ちゃんと今を生きてるかい?

耳が聞こえず言葉を持たない息子が教えてくれたこと。「未知数なぼくたち」絵会話アーティスト武田憲宗の活動や家族の日常を記録。金髪で、がんサバイバーの母ちゃんは気合を入れて子育て中。

③ 内視鏡手術

子ども達を知人にお願いして、1泊の入院。

ラッキーな事に腕の良いM先生に診てもらえた私は、前回の内視鏡(大腸カメラ)で何の苦痛もなかったため、今回の内視鏡手術にもなんの不安もなかった。

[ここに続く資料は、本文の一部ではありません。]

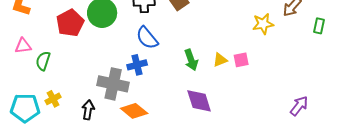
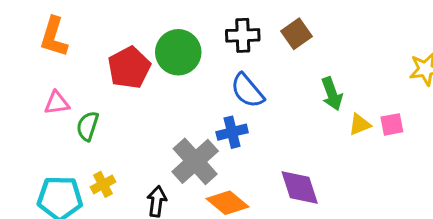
green arrow: (191, 60) -> (332, 94), moved
gray cross: (113, 84) -> (195, 161), turned 36
purple diamond: (199, 101) -> (300, 187), moved

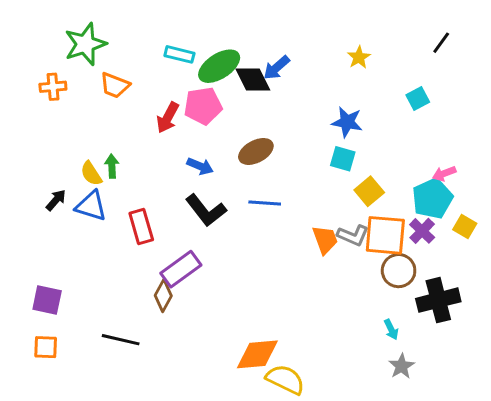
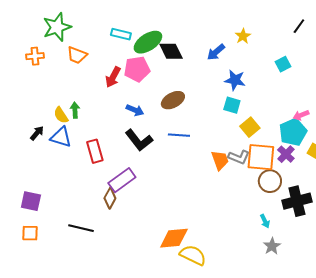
blue arrow: (276, 68) -> (216, 52), moved

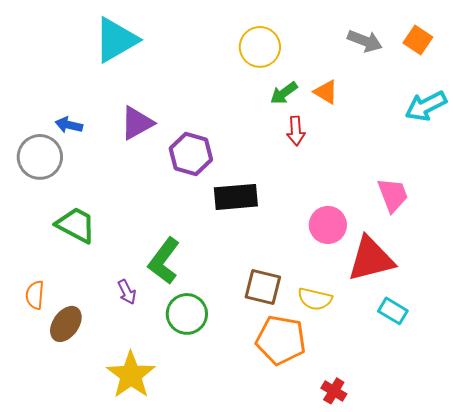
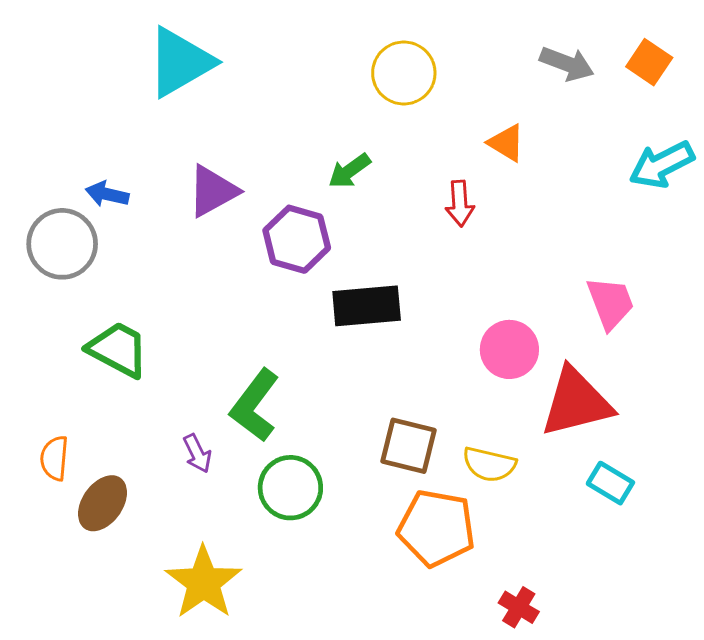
green arrow: (284, 93) -> (349, 171), moved

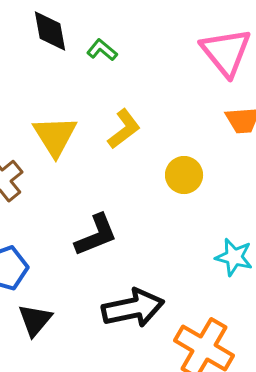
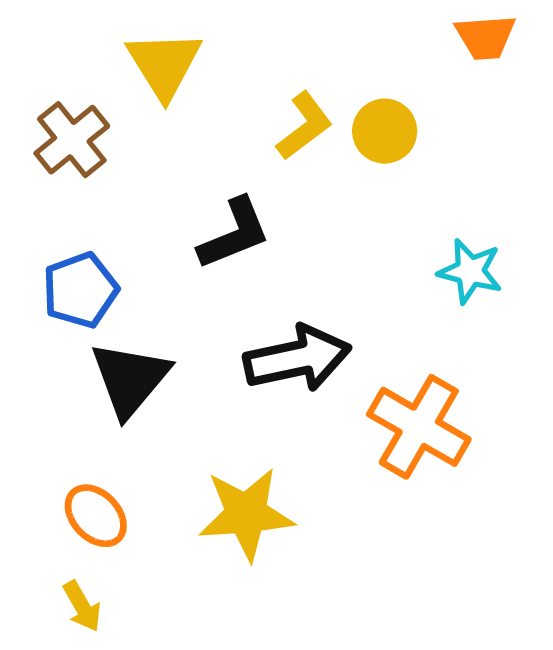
yellow L-shape: (124, 129) -> (304, 126), moved
black triangle: (35, 320) -> (130, 379), size x1.4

そうして、悪性腫瘍の大きさや私の生活状況を配慮して、入院しての手術だった。

リラックスした状態で内視鏡での切除手術。パチンコ玉みたいなポリープを見て、頭の中で軍艦マーチが流れているうちに手術は終わった。

 

麻酔でぼーっとしている私を迎えに来てくれたのは、偶然にも顔馴染みの看護師さん。

初めて大腸カメラ検査を受ける私に、まるで母親の様に、検査食の作り方を教えてくれた彼女の顔を見ると、ホッとした。

 

「まん丸のポリープだったの」と、私が言うと、「それは良かった。いびつな形よりもきれいな丸の方が、なんだか気持ちが良いじゃない。」

そう言って、二人で笑いながら病室に戻った。

 

この日も次の日も、日ごろの寝不足を補うかの様に私は昏々と眠っていた。

数年ぶりに自由な時間が出来るのだからと、抱えて行った本には全く手を付けることも出来なかった。

 

自宅に帰ると、知人が子ども達を連れて来てくれた。

一晩離れると言うことをきちんと伝える事が出来なかったため、胸いっぱいに不安を抱えた幼い憲宗の頭には、円形脱毛症が出来ていた。

ごめんね。。。

 

後日行った床屋さんでは「お兄ちゃん、心配事があったんだねぇ。」と言われ、私の胸はチクッと痛んだ。